I was chosen to be jury foreman, which didn't really mean much except that I tried to lead some of the discussions in the jury room (everyone was very civil for the most part) and got to speak to the judge each time we told him that we were deadlocked. I think our jury was fair and that we properly and carefully analyzed the case. I have always wondered how a jury of 12 random people would interact when weighing justice vs. a guy's freedom and I'm happy to say that I would be comfortable if our jury ever had to decide my fate! I will admit that, even though it wasn't our "fault" and I don't believe that we could have reached a unanimous verdict, walking out of court without being able to reach a verdict - any verdict on any of the charges - felt like failure.

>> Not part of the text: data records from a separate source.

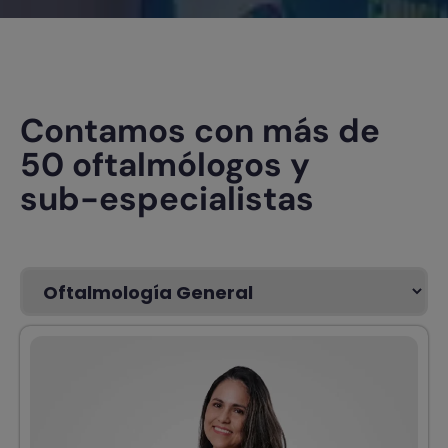
Contamos con más de
50 oftalmólogos y
sub-especialistas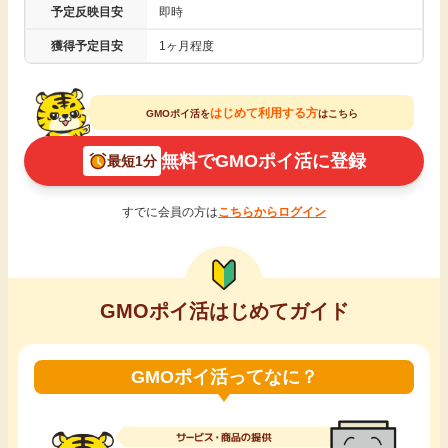
予定反映目安
即時
引っ越し
アンケート
獲得予定目安
1ヶ月程度
買取・査定
ゲーム
はじめて利用する方
GMOポイ活を
はこちら
学び
無料でGMOポイ活に登録
最短1分
買い物
進学・教育
すでに会員の方は
こちらからログイン
モニター
美容・健康
ポイ活お得情報
月額有料サービス
GMOポイ活はじめてガイド
お友達紹介
銀行・金融・投資
GMOポイ活ってなに？
家計の固定費
カード比較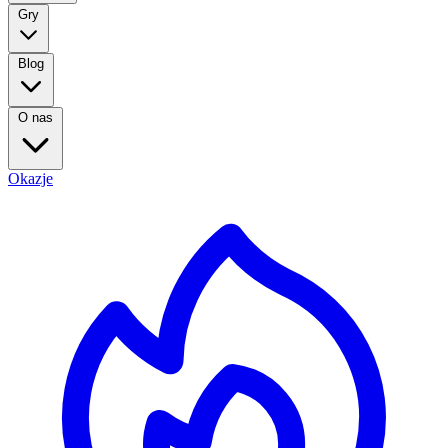
Gry
Blog
O nas
Okazje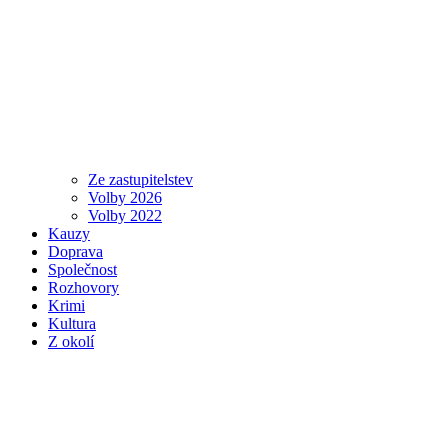
Ze zastupitelstev
Volby 2026
Volby 2022
Kauzy
Doprava
Společnost
Rozhovory
Krimi
Kultura
Z okolí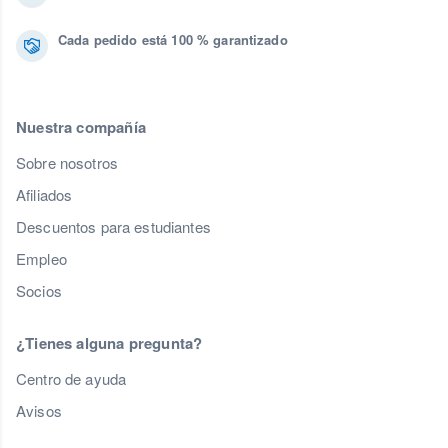
Cada pedido está 100 % garantizado
Nuestra compañía
Sobre nosotros
Afiliados
Descuentos para estudiantes
Empleo
Socios
¿Tienes alguna pregunta?
Centro de ayuda
Avisos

The other nice thing about having jury duty, was that I got to spend our lunch breaks every day exploring a little of downtown LA. I almost never get downtown - it seems far and very foreign. So each day during our 90 minute lunch break, I'd spend a little time catching up on email and making work calls and then the rest of the time walking around. I was struck by how hilly Downtown is. The whole area is up one block, down another. I saw some cool stuff downtown and feel like I only barely scratched the surface. There are a bunch of small parks and areas to sit, there's public art, a bunch of food trucks, a wide variety of places to eat and some pretty fun people watching.
A few favorites (all within a quick walk of the courthouse):
- Angels Flight Railway: The "shortest railway in the world" connects Hill Street to Grand Street near West Third. Who knew there was a funicular in Los Angeles? It's only 50 cents each way, but I didn't actually ride - I wanted to take the stairs in order to check it out and get pictures and was planning on going back to ride it, but I never did.

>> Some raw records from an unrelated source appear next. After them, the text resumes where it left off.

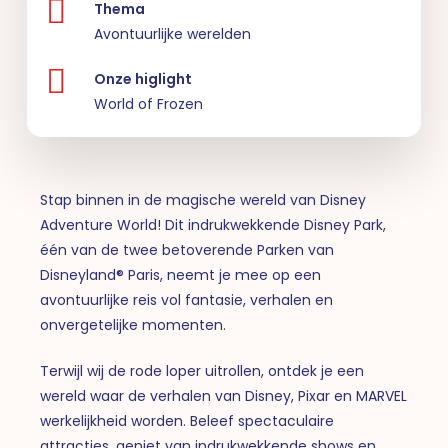
Thema
Avontuurlijke werelden
Onze higlight
World of Frozen
Stap binnen in de magische wereld van Disney
Adventure World! Dit indrukwekkende Disney Park,
één van de twee betoverende Parken van
Disneyland® Paris, neemt je mee op een
avontuurlijke reis vol fantasie, verhalen en
onvergetelijke momenten.
Terwijl wij de rode loper uitrollen, ontdek je een
wereld waar de verhalen van Disney, Pixar en MARVEL
werkelijkheid worden. Beleef spectaculaire
attracties, geniet van indrukwekkende shows en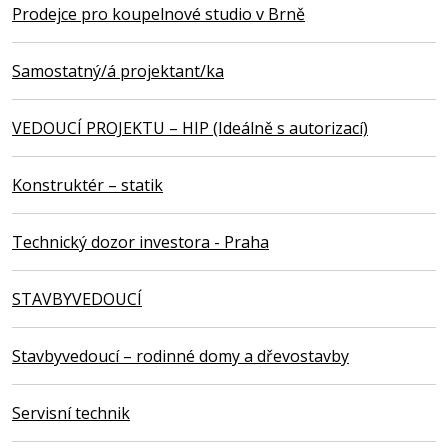
Prodejce pro koupelnové studio v Brně
Samostatný/á projektant/ka
VEDOUCÍ PROJEKTU – HIP (Ideálně s autorizací)
Konstruktér – statik
Technický dozor investora - Praha
STAVBYVEDOUCÍ
Stavbyvedoucí – rodinné domy a dřevostavby
Servisní technik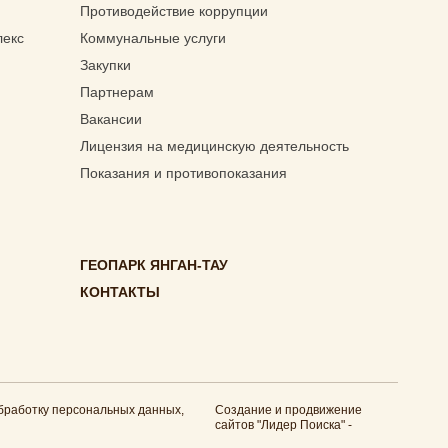
Противодействие коррупции
лекс
Коммунальные услуги
Закупки
Партнерам
Вакансии
Лицензия на медицинскую деятельность
Показания и противопоказания
ГЕОПАРК ЯНГАН-ТАУ
КОНТАКТЫ
обработку персональных данных
,
Cоздание и продвижение
сайтов
"Лидер Поиска"
-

- The Last Bookstore: Independent bookstores are so rare these days. It seems like only niche ones or ones with character have any chance. The Last Bookstore definitely has character. It's located in a former bank and a fair amount of the bank interior is still in place. The bottom floor is organized like a "regular" bookstore with various sections according to genre and the books in alphabetical order by author. About 80% of the books are used and 20% are new. They have a good combination of popular titles, classics and specialty books for different interests. Upstairs on the mezzanine, though, it's a totally different story. The mezzanine floor is a walkway looking over the first floor (like an atrium). That "walkway" area is full of bookshelves. There are also little rooms (former offices and vaults, I think) off the walkway. Every book upstairs is $1. Supposedly there are over 100,000 books up there and the best part is that they are not really organized at all. Some bookshelves only have trade paperbacks and some only have hardcovers and sometimes there are a bunch of sorta similar books in the same place, and some bookshelves are organized by color (blue, teal, white, black, rainbow below), but that's about it.
- Bradbury Building: This building (located at South Broadway and Third Street) is another downtown landmark. From the outside it, doesn't look like anything special, but inside is wild, with wrought-iron railings and glazed brick all shown off in the open inside, lit by a glass roof five stories up.
(photo borrowed from "Inside the Frame")
I recognized it from pictures, but it's also been featured in tons of movies and TV shows. You're not allowed to go above the first landing (because there are offices, including police offices in the building), but it's worth it to stop in and see it in person.
- Grand Central Market: Located on South Broadway between Third and Fourth. This open air "market" has food stands (mostly tacos and Chinese food), a produce stand, a butcher, a place selling nuts and seeds and stuff like that, a coffee shop and other vendors. It was bustling during lunch and all the food stands were really busy. There weren't really any vegan lunch options, but it was still fun to walk around and check out for a few minutes. And if you eat meat, you could overdose on the variety of tacos there.
Other things I would check out if I had more time:
- Cathedral of Our Lady of the Angels: Supposedly beautiful to see. They have a cafe and gardens where you can sit and read.
- MOCA: Certainly, 90 minutes isn't enough time to really experience the museum, but I'm sure you could see some highlights.
I'm glad to be done with jury duty - and able to get back into my regular training schedule - but it was a good experience, both learning about how our criminal justice system works and exploring Downtown LA.